Kemudian, Kiai Yazid dengan langkah yang sempoyongan meneruskan perjalanannya. Ia melangkahkan kakinya menuju ke pesantrennya. Ia sudah rindu kepada para santri yang menunggu pengajarannya.
Di hari lain, Kiai Yazid sedang mengajak berjalan-jalan dengan beberapa orang muridnya. Jalan yang sedang mereka lalui sempit dan dari arah yang berlawanan datanglah seekor anjing. Setelah diamati secara seksama, ternyata ia bukanlah Si Anjing Hitam yang dulu pernah memprotesnya. Ia Si Anjing Kuning yang lebih jelek dari Si Anjing Hitam. Begitu melihat Si Anjing Kuning tadi terlihat tergesa-gesa –barangkali karena ada urusan penting– maka Kiai Yazid segera saja mengomando kepada para muridnya agar memberi jalan kepada Si Anjing Kuning itu.

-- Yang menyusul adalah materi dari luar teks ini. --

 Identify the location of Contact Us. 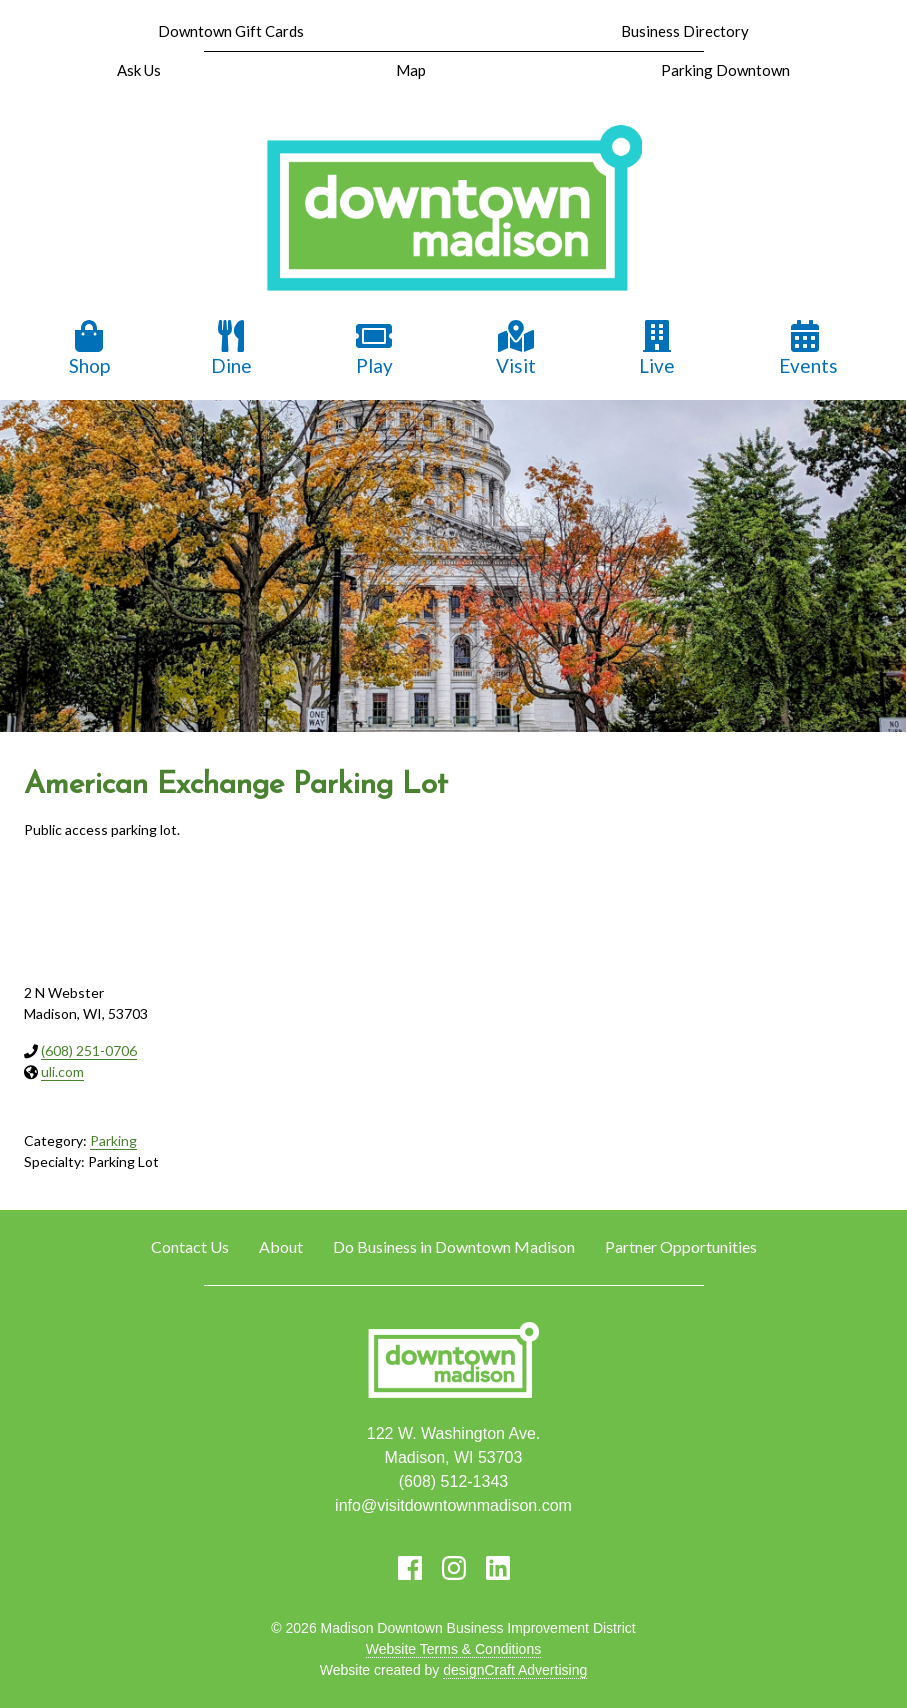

“Hai murid-muridku, semuanya minggirlah, jangan ada yang mengganggu Si Anjing Kuning yang mau lewat itu! Berilah dia jalan, karena sesungguhnya ia ada suatu keperluan yang penting hingga ia berlari dengan tergesa-gesa,” kata Kiai Yazid kepada para muridnya.
Para muridnya pun tunduk-patuh kepada perintah Sang Kiai. Setelah itu, Si Anjing Kuning melewati di depan Kiai Yazid dan para santrinya dengan tenang, tidak merasa terganggu. Secara sepintas, Si Anjing Kuning memberikan hormatnya kepada Kiai Yazid dengan menganggukkan kepalanya sebagai ungkapan rasa terima kasih. Maklum, jalanan yang sedang dilewati itu memang sangat sempit, sehingga harus ada yang mengalah salah satu; rombongan Kiai Yazid ataukah Si Anjing Kuning.
Si Anjing Kuning telah berlalu. Tetapi rupanya ada salah seorang murid Kiai Yazid yang memprotes tindakan gurunya dan berkata: “Allah Yang Maha Besar telah memuliakan manusia di atas segala makhluk-makhluk-Nya. Sementara, kiai adalah raja di antara kaum sufi, tetapi dengan ketinggian martabatnya itu beserta murid-muridnya yang taat masih memberi jalan kepada seekor anjing jelek tadi. Apakah pantas perbuatan seperti itu?!”
Kiai Yazid menjawab: “Anak muda, anjing tadi secara diam-diam telah berkata kepadaku: “Apakah dosaku dan apakah pahalamu pada awal kejadian dulu sehingga aku berpakaian kulit anjing dan engkau mengenakan jubah kehormatan sebagai raja di antara para kaum sufi?” Begitulah yang sampai ke dalam pikiranku dan karena itulah aku memberikan jalan kepadanya.”
Mendengar penjelasan Kiai Yazid seperti itu, murid-muridnya manggut-manggut. Itu merupakan pertanda bahwa mereka paham mengapa guru mereka berlaku demikian. Semuanya diam membisu. Tidak ada yang membantah dan terus meneruskan perjalanannya.